Distributed Locking — Solving Race Conditions in Distributed Systems with Redis and .NET 10
Posted on: 4/25/2026 2:12:07 AM
Table of contents
- Table of Contents
- 1. Race Conditions in Distributed Systems
- 2. What is a Distributed Lock and Why Do You Need One?
- 3. Redis Distributed Lock — From SETNX to Redlock
- 4. The Redlock Algorithm in Detail
- 5. Implementing Distributed Locks with .NET 10
- 6. PostgreSQL Advisory Lock — An Alternative Approach
- 7. Fencing Tokens — Solving the Split-brain Problem
- 8. Performance Comparison Across Solutions
- 9. Anti-patterns and Common Mistakes
- 10. Production-ready Patterns
Table of Contents
- 1. Race Conditions in Distributed Systems
- 2. What is a Distributed Lock and Why Do You Need One?
- 3. Redis Distributed Lock — From SETNX to Redlock
- 4. The Redlock Algorithm in Detail
- 5. Implementing Distributed Locks with .NET 10
- 6. PostgreSQL Advisory Lock — An Alternative Approach
- 7. Fencing Tokens — Solving the Split-brain Problem
- 8. Performance Comparison Across Solutions
- 9. Anti-patterns and Common Mistakes
- 10. Production-ready Patterns
1. Race Conditions in Distributed Systems
Imagine your e-commerce system has 3 instances running concurrently. A product has only 1 unit left in stock, but 2 purchase requests arrive simultaneously on 2 different instances. Both read stock = 1, both decrement to stock = 0, and you end up selling 2 units when you only had 1.

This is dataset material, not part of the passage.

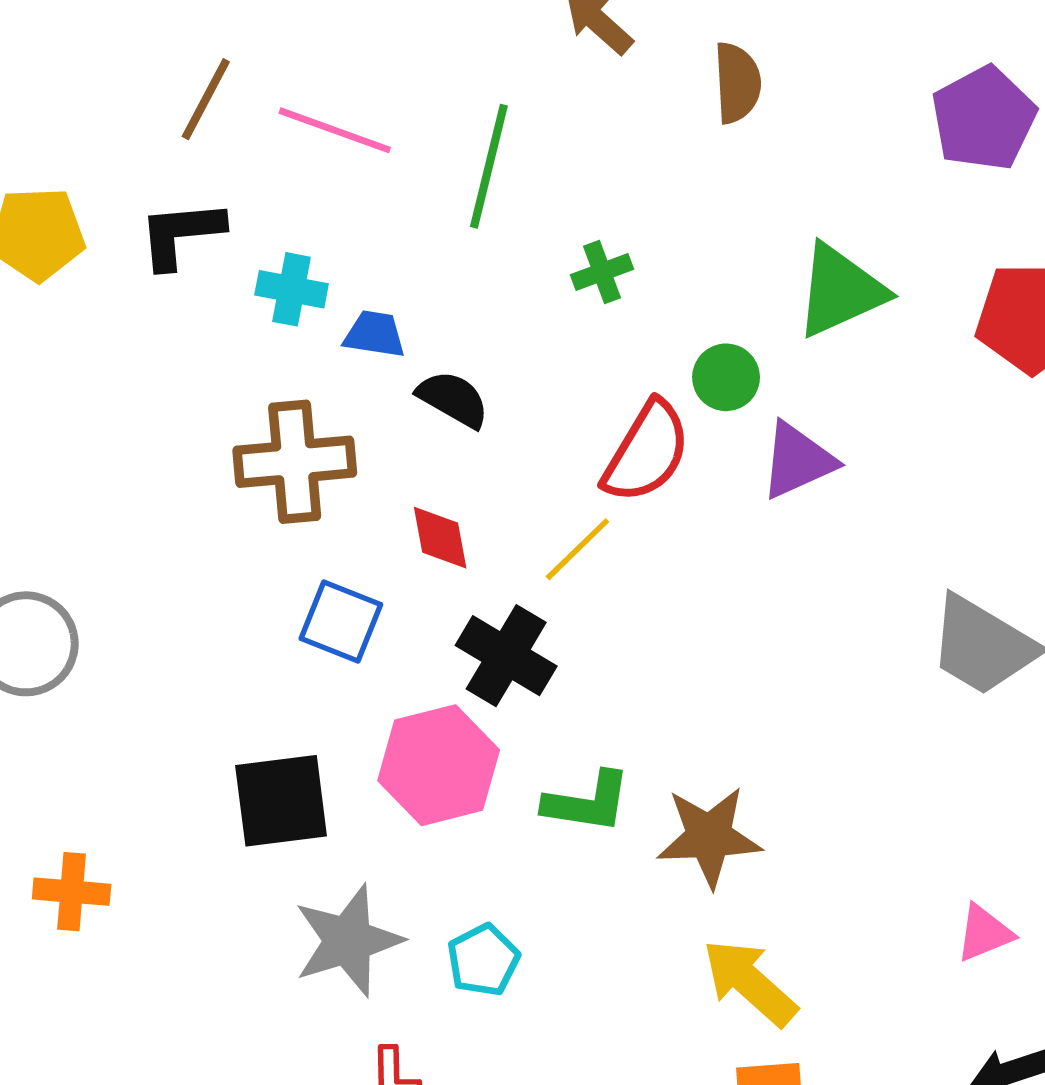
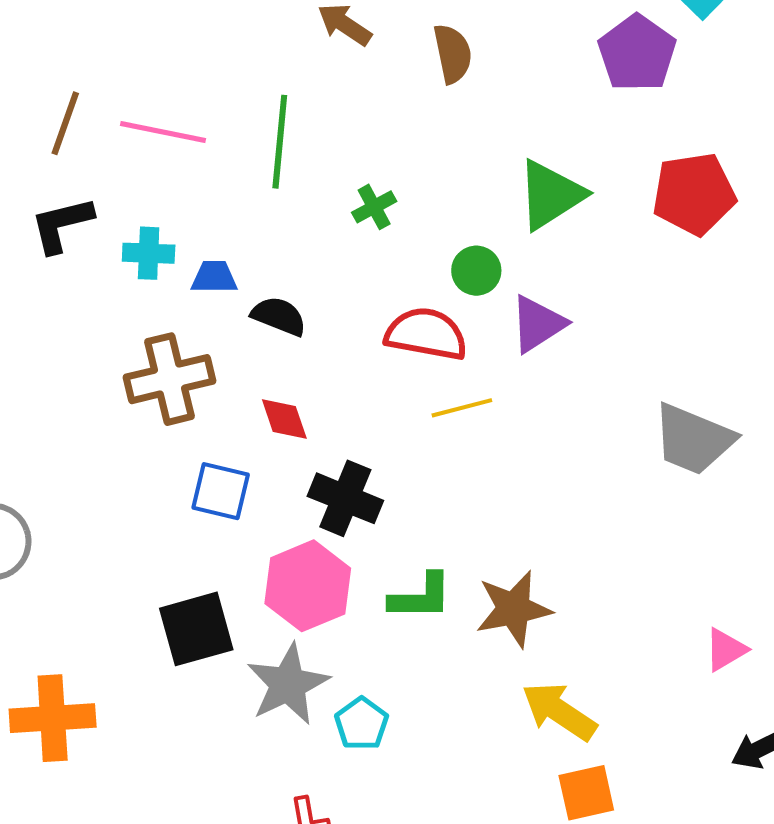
red semicircle: (647, 452) -> (426, 334), turned -102
yellow line: (577, 549) -> (462, 408), moved, turned 38
orange cross: (72, 892) -> (53, 718), size x1.5
gray star: (348, 941) -> (288, 684), moved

This is a race condition — and it happens far more often than you'd think in distributed environments.
sequenceDiagram
participant I1 as Instance 1
participant DB as Database
participant I2 as Instance 2
I1->>DB: SELECT stock WHERE id=1
I2->>DB: SELECT stock WHERE id=1
DB-->>I1: stock = 1
DB-->>I2: stock = 1
I1->>DB: UPDATE stock = 0
I2->>DB: UPDATE stock = 0
Note over DB: ⚠️ Sold 2 items, only 1 in stock!
In a monolith, you can use C#'s lock statement or Java's synchronized. But when your system is distributed across multiple processes on different servers, you need an external locking mechanism visible to all instances — that's a Distributed Lock.
2. What is a Distributed Lock and Why Do You Need One?
A Distributed Lock ensures that at any given time, only one process can execute a piece of code or access a specific resource, regardless of which server that process is running on.
Three Core Properties of a Distributed Lock
Safety (Mutual Exclusion): At most one client holds the lock at any time.
Liveness (Deadlock-free): Even if the lock holder crashes, the lock must eventually be released.
Fault Tolerance: The lock continues to function when parts of the system fail.
Common Use Cases
| Use Case | Description | Consequence Without Lock |
|---|---|---|
| Inventory deduction | Decrement stock on purchase | Overselling beyond available stock |
| Scheduled jobs | Run cron job once across multiple instances | Duplicate emails, incorrect calculations |
| Rate limiting | Enforce request limits in sliding window | Quota bypass, API abuse |
| Leader election | Select one node as leader for task processing | Split-brain, inconsistent data |
| Payment processing | Ensure transaction idempotency | Double charges, financial loss |
| Cache stampede prevention | Single request rebuilds cache on expiry | Database overload (thundering herd) |
3. Redis Distributed Lock — From SETNX to Redlock
3.1 The Simple Approach: SET NX EX
Redis provides the atomic command SET key value NX EX timeout — sets the key only if it doesn't exist, with automatic expiration:
# Acquire lock
SET order:lock:12345 "instance-1-uuid" NX EX 30
# Release lock (only release if correct owner)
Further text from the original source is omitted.